_ASSIGNED TASK:_
Wherever the string "music" turns up in the data, copy the whole line.

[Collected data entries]
....
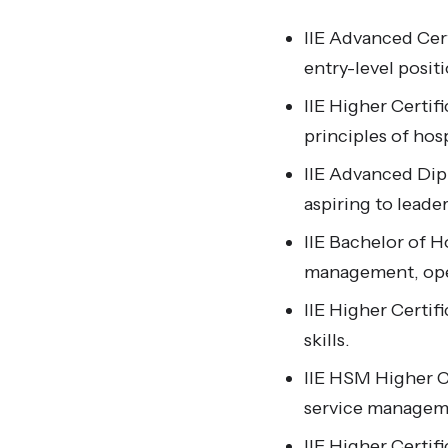
IIE Advanced Cert
entry-level positi
IIE Higher Certif
principles of hosp
IIE Advanced Dipl
aspiring to leader
IIE Bachelor of 
management, opera
IIE Higher Certi
skills.
IIE HSM Higher Ce
service manageme
IIE Higher Certifi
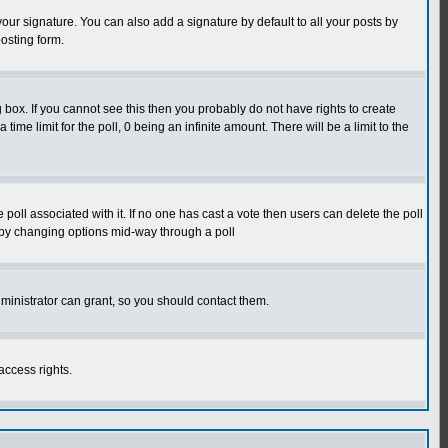
our signature. You can also add a signature by default to all your posts by
osting form.
box. If you cannot see this then you probably do not have rights to create
 time limit for the poll, 0 being an infinite amount. There will be a limit to the
he poll associated with it. If no one has cast a vote then users can delete the poll
ls by changing options mid-way through a poll
ministrator can grant, so you should contact them.
access rights.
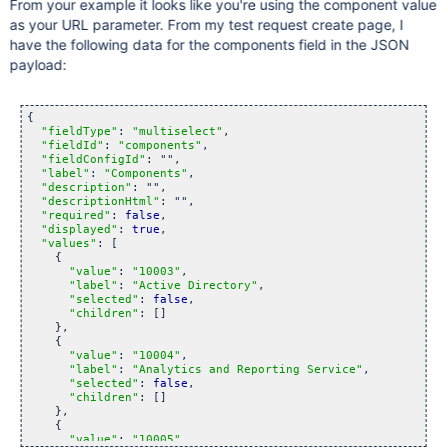
From your example it looks like you're using the component value
as your URL parameter. From my test request create page, I
have the following data for the components field in the JSON
payload:
{

"fieldType"
: 
"multiselect"
,

"fieldId"
: 
"components"
,

"fieldConfigId"
: "",

"label"
: 
"Components"
,

"description"
: "",

"descriptionHtml"
: "",

"required"
: 
false
,

"displayed"
: 
true
,

"values"
: [

    {

"value"
: 
"10003"
,

"label"
: 
"Active Directory"
,

"selected"
: 
false
,

"children"
: []

    },

    {

"value"
: 
"10004"
,

"label"
: 
"Analytics and Reporting Service"
,

"selected"
: 
false
,

"children"
: []

    },

    {

"value"
: 
"10005"
,
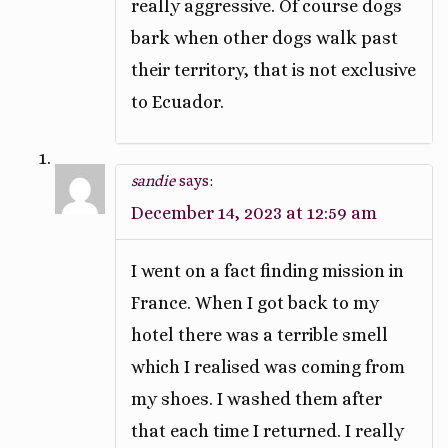
really aggressive. Of course dogs
bark when other dogs walk past
their territory, that is not exclusive
to Ecuador.
sandie
says:
December 14, 2023 at 12:59 am
I went on a fact finding mission in
France. When I got back to my
hotel there was a terrible smell
which I realised was coming from
my shoes. I washed them after
that each time I returned. I really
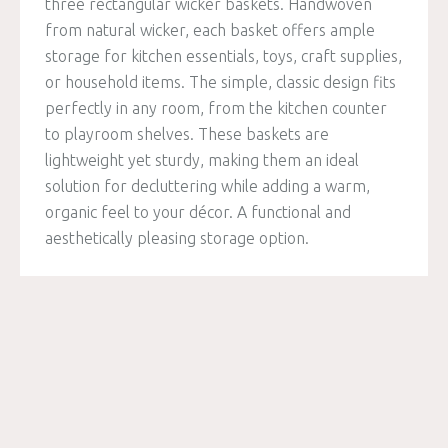
three rectangular wicker baskets. Handwoven
from natural wicker, each basket offers ample
storage for kitchen essentials, toys, craft supplies,
or household items. The simple, classic design fits
perfectly in any room, from the kitchen counter
to playroom shelves. These baskets are
lightweight yet sturdy, making them an ideal
solution for decluttering while adding a warm,
organic feel to your décor. A functional and
aesthetically pleasing storage option.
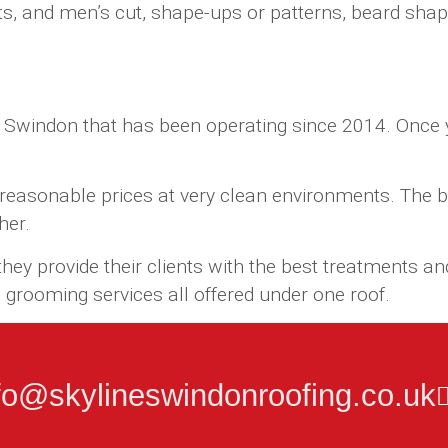
s, and men’s cut, shape-ups or patterns, beard shape 
 Swindon that has been operating since 2014. Once yo
t reasonable prices at very clean environments. The b
her.
ey provide their clients with the best treatments and
grooming services all offered under one roof.
fo@skylineswindonroofing.co.uk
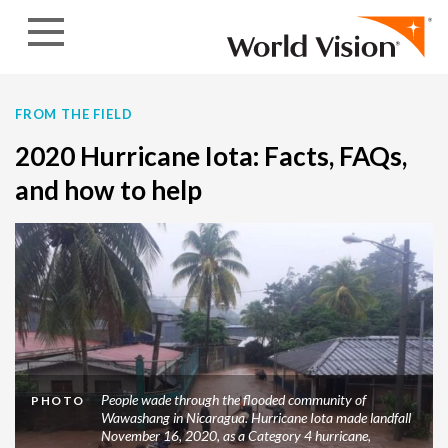
Skip to content
FROM THE FIELD
2020 Hurricane Iota: Facts, FAQs,
and how to help
People wade through the flooded community of
PHOTO
Wawashang in Nicaragua. Hurricane Iota made landfall
November 16, 2020, as a Category 4 hurricane,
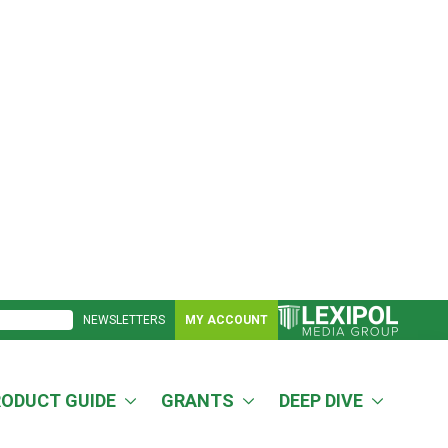
NEWSLETTERS
MY ACCOUNT
RODUCT GUIDE
GRANTS
DEEP DIVE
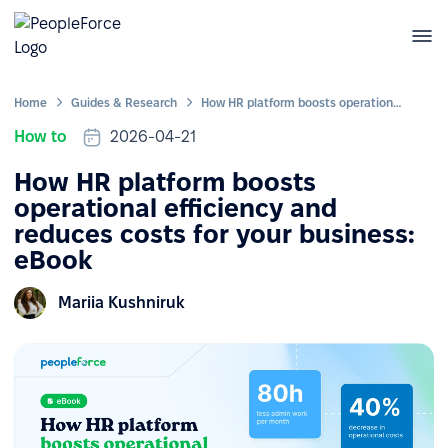
Home
Guides & Research
How HR platform boosts operational efficiency and reduces costs for your business: eBook
How to
2026-04-21
How HR platform boosts
operational efficiency and
reduces costs for your business:
eBook
Mariia Kushniruk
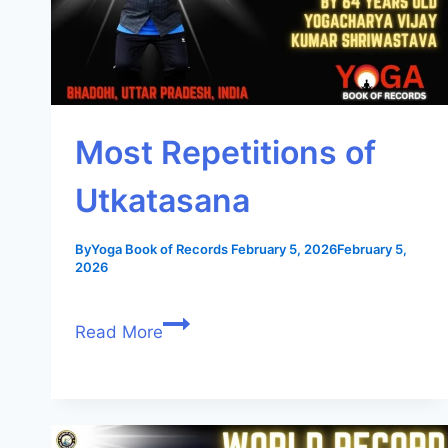
Most Repetitions of
Utkatasana
By
Yoga Book of Records
February 5, 2026
February 5,
2026
Read More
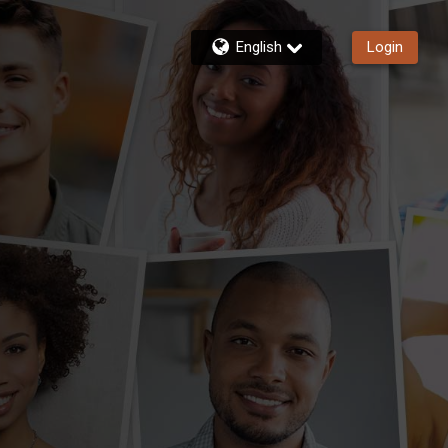
English
Login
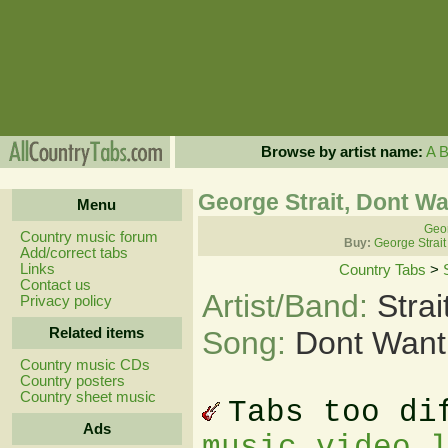
Browse by artist name:
A
George Strait, Dont Wa
Menu
Geor
Country music forum
Buy:
George Strait
Add/correct tabs
Links
Country Tabs
>
Contact us
Artist/Band:
Stra
Privacy policy
Related items
Song:
Dont Want 
Country music CDs
Country posters
Country sheet music
Tabs too di
Ads
music video 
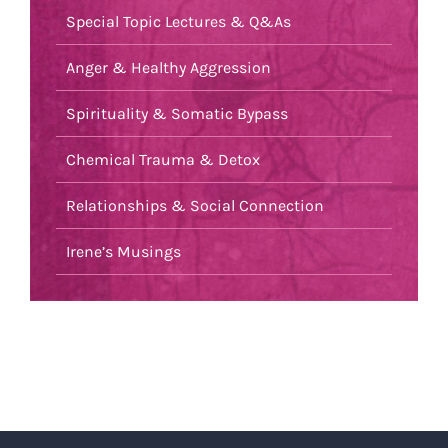
Special Topic Lectures & Q&As
Anger & Healthy Aggression
Spirituality & Somatic Bypass
Chemical Trauma & Detox
Relationships & Social Connection
Irene’s Musings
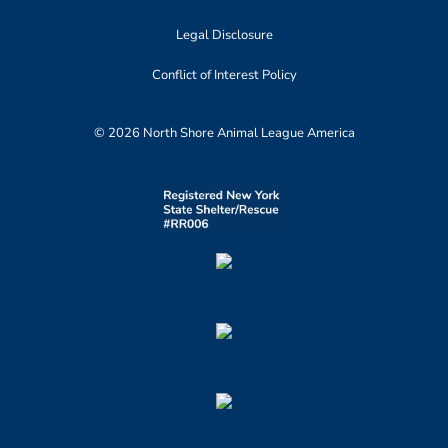
Legal Disclosure
Conflict of Interest Policy
© 2026 North Shore Animal League America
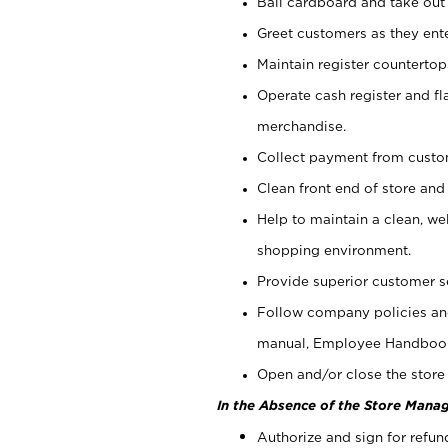
Bail cardboard and take out
Greet customers as they ente
Maintain register counterto
Operate cash register and fl
merchandise.
Collect payment from cust
Clean front end of store and
Help to maintain a clean, we
shopping environment.
Provide superior customer s
Follow company policies and
manual, Employee Handboo
Open and/or close the store 
In the Absence of the Store Manag
Authorize and sign for refun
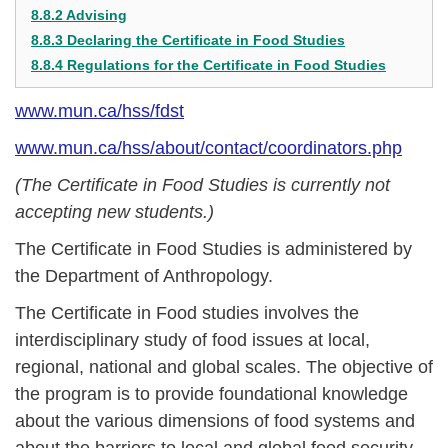
8.8.2 Advising
8.8.3 Declaring the Certificate in Food Studies
8.8.4 Regulations for the Certificate in Food Studies
www.mun.ca/hss/fdst
www.mun.ca/hss/about/contact/coordinators.php
(The Certificate in Food Studies is currently not
accepting new students.)
The Certificate in Food Studies is administered by
the Department of Anthropology.
The Certificate in Food studies involves the
interdisciplinary study of food issues at local,
regional, national and global scales. The objective of
the program is to provide foundational knowledge
about the various dimensions of food systems and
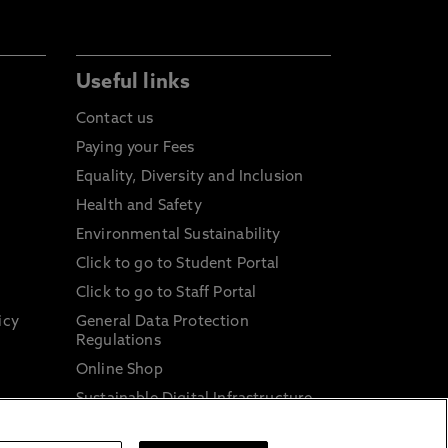
Useful links
Contact us
Paying your Fees
Equality, Diversity and Inclusion
Health and Safety
Environmental Sustainability
Click to go to Student Portal
Click to go to Staff Portal
icy
General Data Protection
Regulations
Online Shop
Sustainable Digital Infrastructure
and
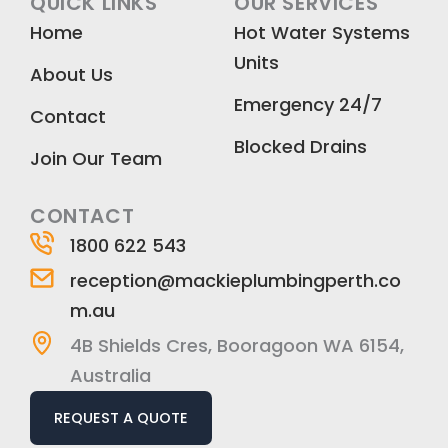
QUICK LINKS
OUR SERVICES
e
t
k
Home
Hot Water Systems
b
a
e
Units
o
g
d
About Us
o
r
i
Emergency 24/7
k
a
n
Contact
m
Blocked Drains
Join Our Team
CONTACT
1800 622 543
reception@mackieplumbingperth.co
m.au
4B Shields Cres, Booragoon WA 6154,
Australia
REQUEST A QUOTE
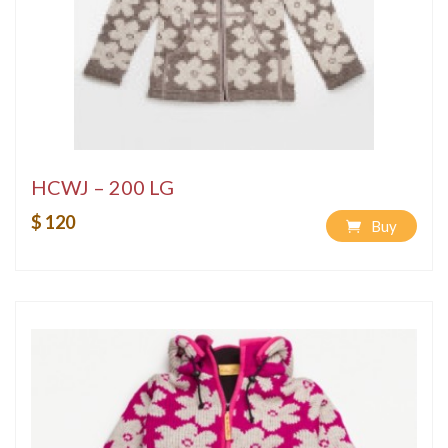
HCWJ – 200 LG
$ 120
Buy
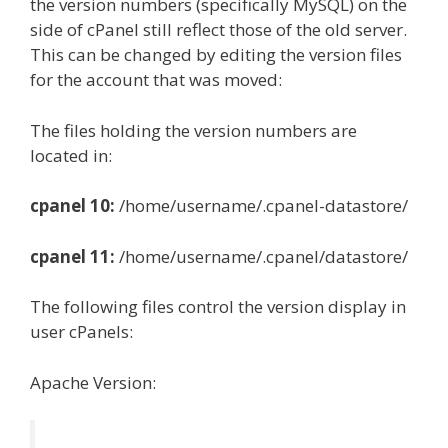
the version numbers (specifically MySQL) on the
side of cPanel still reflect those of the old server.
This can be changed by editing the version files
for the account that was moved:
The files holding the version numbers are
located in:
cpanel 10:
/home/username/.cpanel-datastore/
cpanel 11:
/home/username/.cpanel/datastore/
The following files control the version display in
user cPanels:
Apache Version:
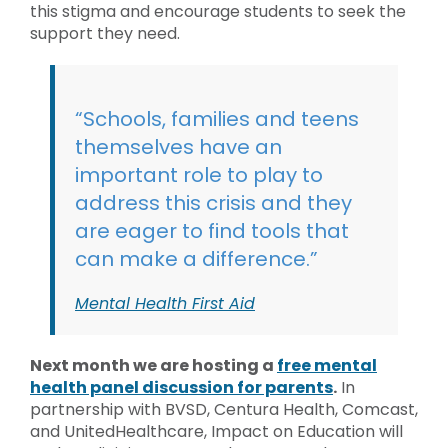
this stigma and encourage students to seek the
support they need.
“Schools, families and teens
themselves have an
important role to play to
address this crisis and they
are eager to find tools that
can make a difference.”
Mental Health First Aid
Next month we are hosting a
free mental
health panel discussion for parents
.
In
partnership with BVSD, Centura Health, Comcast,
and UnitedHealthcare, Impact on Education will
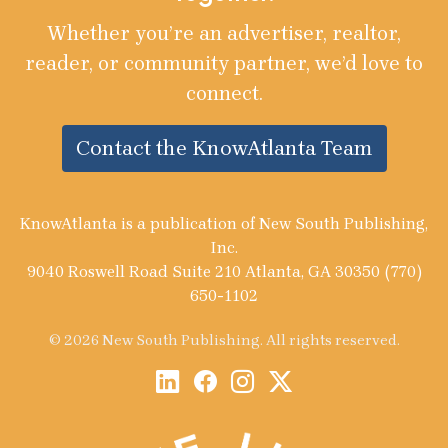
Whether you’re an advertiser, realtor,
reader, or community partner, we’d love to
connect.
Contact the KnowAtlanta Team
KnowAtlanta is a publication of New South Publishing,
Inc.
9040 Roswell Road Suite 210 Atlanta, GA 30350 (770)
650-1102
© 2026 New South Publishing. All rights reserved.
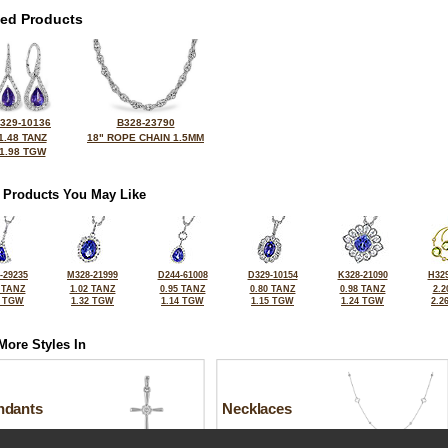
ted Products
329-10136
B328-23790
1.48 TANZ
18" ROPE CHAIN 1.5MM
1.98 TGW
 Products You May Like
-29235
M328-21999
D244-61008
D329-10154
K328-21090
H329
 TANZ
1.02 TANZ
0.95 TANZ
0.80 TANZ
0.98 TANZ
2.2
0 TGW
1.32 TGW
1.14 TGW
1.15 TGW
1.24 TGW
2.2
More Styles In
ndants
Necklaces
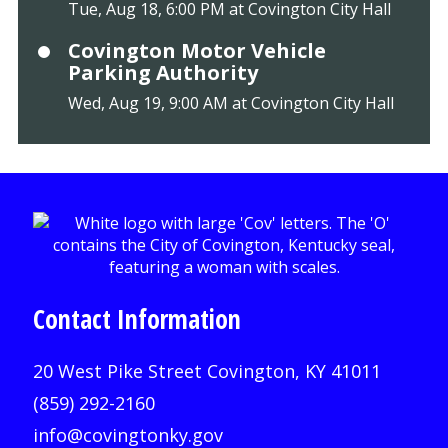
Tue, Aug 18, 6:00 PM at Covington City Hall
Covington Motor Vehicle
Parking Authority
Wed, Aug 19, 9:00 AM at Covington City Hall
Contact Information
20 West Pike Street Covington, KY 41011
(859) 292-2160
info@covingtonky.gov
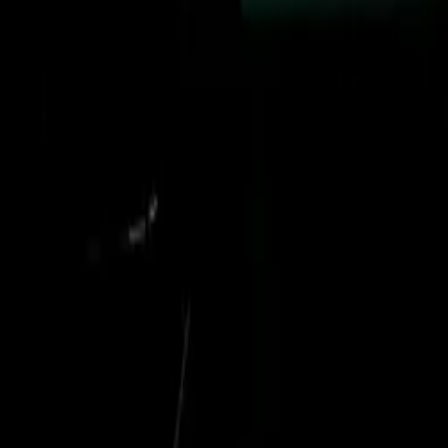
helicopter,
was a
ames of all
uding troop
umanitarian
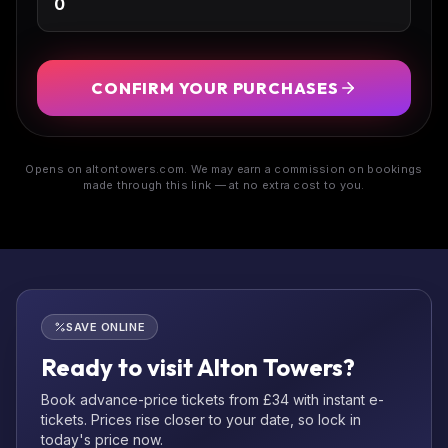
CONFIRM YOUR PURCHASES
Opens on altontowers.com. We may earn a commission on bookings
made through this link — at no extra cost to you.
SAVE ONLINE
Ready to visit Alton Towers?
Book advance-price tickets from £34 with instant e-
tickets. Prices rise closer to your date, so lock in
today's price now.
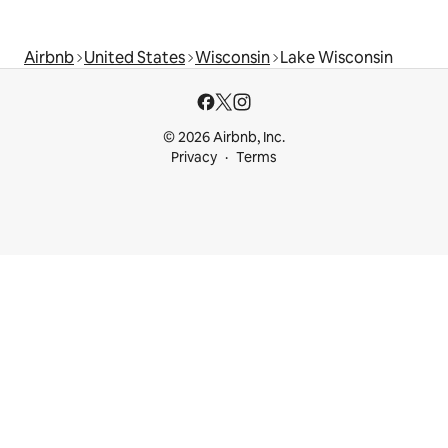
Airbnb
United States
Wisconsin
Lake Wisconsin
© 2026 Airbnb, Inc.
Privacy
Terms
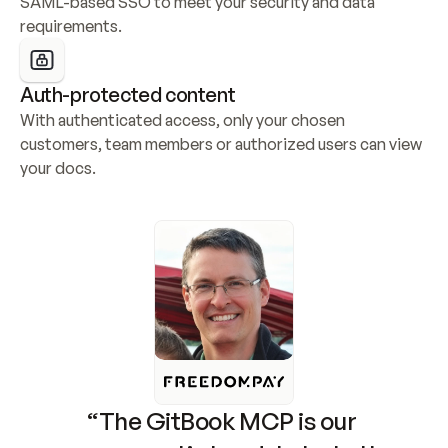
SAML-based SSO to meet your security and data 
requirements.
Auth-protected content
With authenticated access, only your chosen 
customers, team members or authorized users can view 
your docs.
“The GitBook MCP is our 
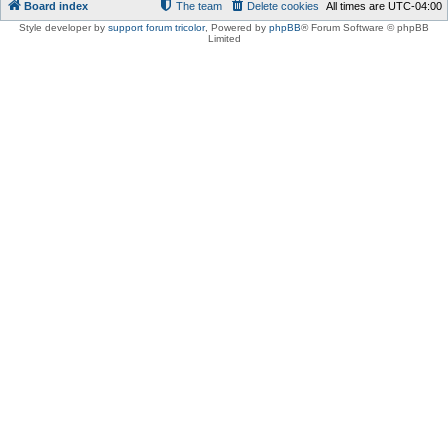
Board index
The team
Delete cookies
All times are
UTC-04:00
Style developer by
support forum tricolor
,
Powered by
phpBB
® Forum Software © phpBB
Limited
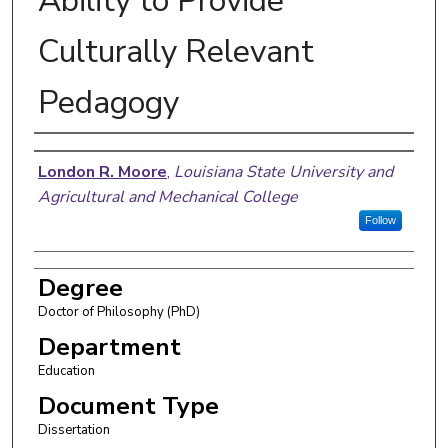
Ability to Provide
Culturally Relevant
Pedagogy
Author
London R. Moore
,
Louisiana State University and
Agricultural and Mechanical College
Follow
Degree
Doctor of Philosophy (PhD)
Department
Education
Document Type
Dissertation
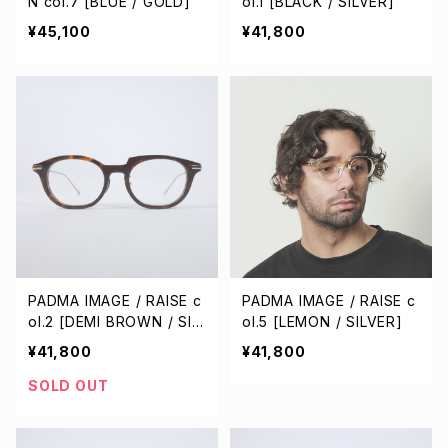
N col.7 [BLUE / GOLD]
ol.1 [BLACK / SILVER]
¥45,100
¥41,800
PADMA IMAGE / RAISE c
PADMA IMAGE / RAISE c
ol.2 [DEMI BROWN / SIL
ol.5 [LEMON / SILVER]
VER]
¥41,800
¥41,800
SOLD OUT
....
_TASK RESPONSE:_
Country music forum
Country music CDs
Country sheet music
music video 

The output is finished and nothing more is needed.